Os senadores avaliam a conveniência de encaminhar pedido de informações ao ministro da Justiça, Tarso Genro, ou até mesmo de convocá-lo a prestar esclarecimentos. O Senado é, por enquanto, a Casa mais atingida por esse novo escândalo, com envolvimento direto ou indireto de senadores de peso. Na opinião dos parlamentares, os nomes estão sendo vazados de forma irresponsável. E pessoas com envolvimentos diferentes - ou sem provas que as incriminem - estão tendo o mesmo tratamento.

"É importante avançar na investigação para que as especulações não se sobreponham aos fatos", afirmou o presidente do Senado.
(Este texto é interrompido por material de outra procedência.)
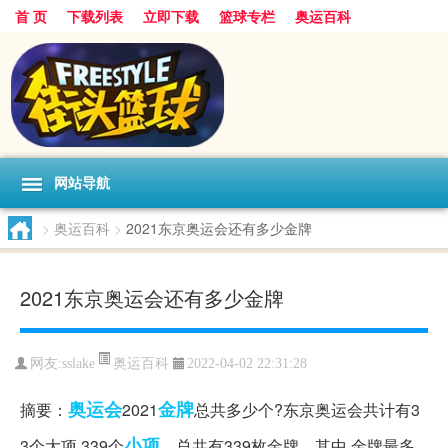
首 页
下载列表
立即下载
篮球专栏
奥运百科
网站导航
>
奥运百科
>
2021东京奥运会还有多少金牌
2021东京奥运会还有多少金牌
奥运百科
网友:sslake
2022-04-02 22:31:28
奥运会
金牌
摘要：
2021
总共多少个?东京奥运会共计有3
小项
3个大项,339个
。总共有339枚金牌。其中,金牌最多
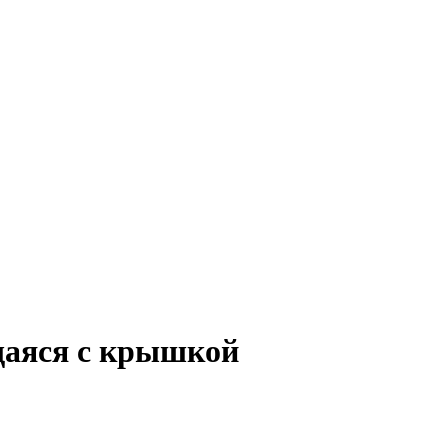
щаяся с крышкой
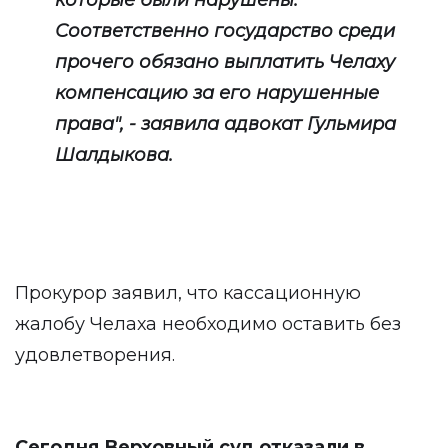
которые были нарушены.
Соответственно государство среди
прочего обязано выплатить Челаху
компенсацию за его нарушенные
права", - заявила адвокат Гульмира
Шалдыкова.
Прокурор заявил, что кассационную
жалобу Челаха необходимо оставить без
удовлетворения.
Сегодня Верховный суд отказали в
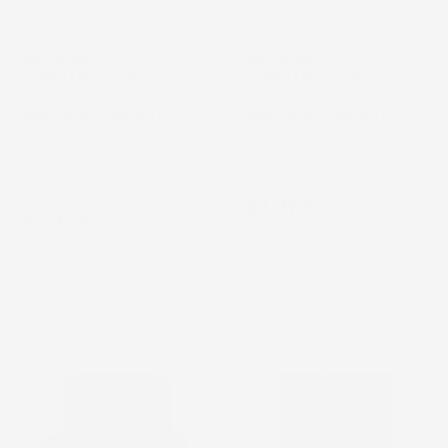
VASCA BAULE
VASCA BAULE
COMPATIBILE CON SKODA
COMPATIBILE CON SKODA
OCTAVIA III 2016-2020, SU
OCTAVIA II 2004-2013, SU
MISURA IN GOMMA TPE
MISURA IN GOMMA TPE
liftback, post-facelift, senza
Station Wagon, senza pianale
pianale bagagliaio aggiuntivo,
bagagliaio aggiuntivo
senza sistema audio Canton
Prezzo
37,97 €
Prezzo
37,97 €
favorite_border
favorite_border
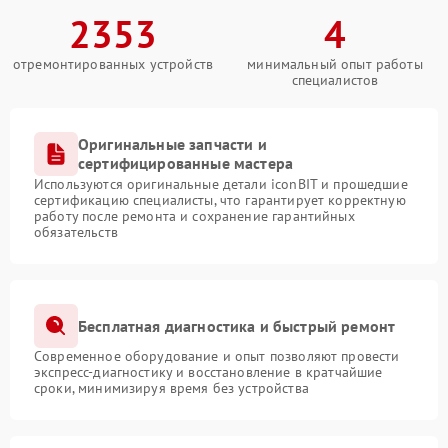
2353
4
отремонтированных устройств
минимальный опыт работы
специалистов
Оригинальные запчасти и
сертифицированные мастера
Используются оригинальные детали iconBIT и прошедшие
сертификацию специалисты, что гарантирует корректную
работу после ремонта и сохранение гарантийных
обязательств
Бесплатная диагностика и быстрый ремонт
Современное оборудование и опыт позволяют провести
экспресс-диагностику и восстановление в кратчайшие
сроки, минимизируя время без устройства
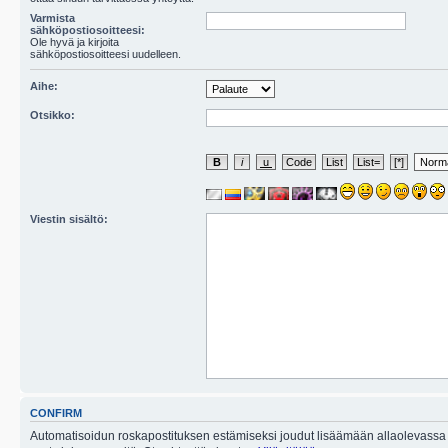
Varmista
sähköpostiosoitteesi:
Ole hyvä ja kirjoita
sähköpostiosoitteesi uudelleen.
Aihe:
Otsikko:
Viestin sisältö:
CONFIRM
Automatisoidun roskapostituksen estämiseksi joudut lisäämään allaolevassa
O caso do ministro das Minas e Energia Silas Rondeau é um exemplo: para ele, não há nada que o comprometa. O líder do Democratas, José Agripino (RN), cobrou diretamente do Ministério da Justiça que "torne público tudo que foi apurado, para evitar especulações".

Agripino é contra a CPI. Segundo ele, isso significaria "importar para o Congresso uma crise que é do Poder Executivo". Na sua opinião, é responsabilidade do Executivo realizar licitações públicas e pagamento de obras. E as fraudes apuradas pela PF na Operação Navalha ocorreram nessa área. Entre os políticos do DEM suspeitos de envolvimento no escândalo, está o ex-governador de Sergipe, João Alves Filho.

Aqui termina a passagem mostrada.